Quote:
Originally Posted by Empire Man
This chemical engineer dude and I have a few friends in common and he knows I have a lit background and last week he emailed me out of the blue and asked in a 100% non-trolling way about books; his questions basically boiled down to "what makes great art great?" and "what makes lousy art lousy?" and "are protactors made out of clear plastic because that way it's easier to read Hamlet through them?"
He's a really good guy and (also like a lot of my family) an exclusively left-brain dude, if he had a slogan it would be "UTILITY!" and yeah, what I should have done was write him a three-sentence response back about how those are some genuinely good and important questions and how they're also kind of unanswerable, at least in alphabet.
But naaaaaaaaah, I went the other way and spent the next five hours writing him an 8000 word reply. And it honestly was 8000 words, and I'm sure he'll (correctly) ignore most of it. And that's fine, bc you pick your spots, and it was good for me to think about that stuff for a few hours--but still I'm def not going to **** up the FAQ thread even more than I already do by writing posts that are too long.
Imo part of the problem with this conversation is that "reading" is too broad a word; passive reading and active reading are like two totally different sports and there's a place for each. Same thing with "Film Watching" and "Painting Looking" and "A Million Other Things." But when people who only are equipped to watch/read something passively are exposed to something that can only successfully be watched actively then it's no wonder that they think it sucks. It's not because they're dumb, it's obviously not that, it's because active reading is for the most part a learned skill, that they've basically never been taught, maybe bc they're not really interested in learning it, which is fine. The world is big and round.
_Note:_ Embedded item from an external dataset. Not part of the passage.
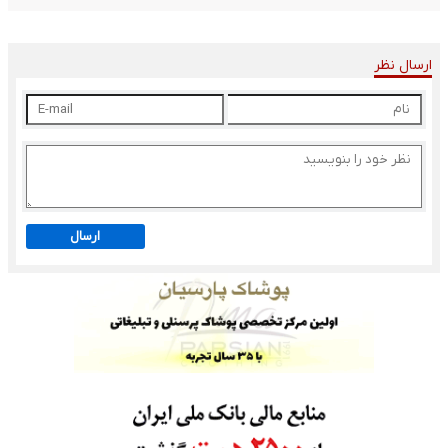
ارسال نظر
ارسال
But this kind of split happens over and over and over again on 2p2 and nobody ever understands each other and it's prob doomed to stay that way, mostly bc of the nature of poker. But for all non-readers, trust me, the literary devices that we sometimes like to talk about are not a bunch of made-up phony conspiratorial conceits agreed upon by some academic cabal in the basement of castle wolfenstein that is hellbent on making everybody who isn't a star-bellied sneetch feel like a philistine. They're just stuff we learned to spot that helps us figure out wtf a writer is thinking and why the story might actually be really interesting. Sorry, mini-rant over, I'll post shorter.
I think I can actually understand both sides. I was a slow reader, and hated it even though I felt compelled to read the classics from a young age. Growing up in Bum****, AL I was still way the best reader in my class. Then I found out about techniques for reading much faster which were never taught in school. In school we were taught to read outloud and pronounce correctly, then to read silently which of course would be at a conversational pace--half my classmates still moved their lips mouthing the words. But that was it--no refinement from there. Nobody ever ****ing told me that you could then just begin registering the words without pronouncing them in your head! Once you start doing that, you can process written text much faster. In fact, once you get the fundamentals down, the limitation becomes eye movement speed and stamina.
Reading became much more stimulating and fulfilling once it became possible to read a novel in about the time it takes to watch a long movie. Lately I don't have much time for reading so I've been listening to audiobooks in the car--which is fine but spending a week getting through a book takes me back to a lot of not-being-able-to-remember-what-happened-in-the-beginning-of-the-book-by-the-end-of-the-book, and I'm at least listening at double speed. Considering just listening to podcasts and the audio version of the Economist instead, except both of those often talk up interesting-sounding new books.
If locked in that conversational pace while reading, I could see how it would be a total turn-off, especially for someone with ADHD. Just not enough input.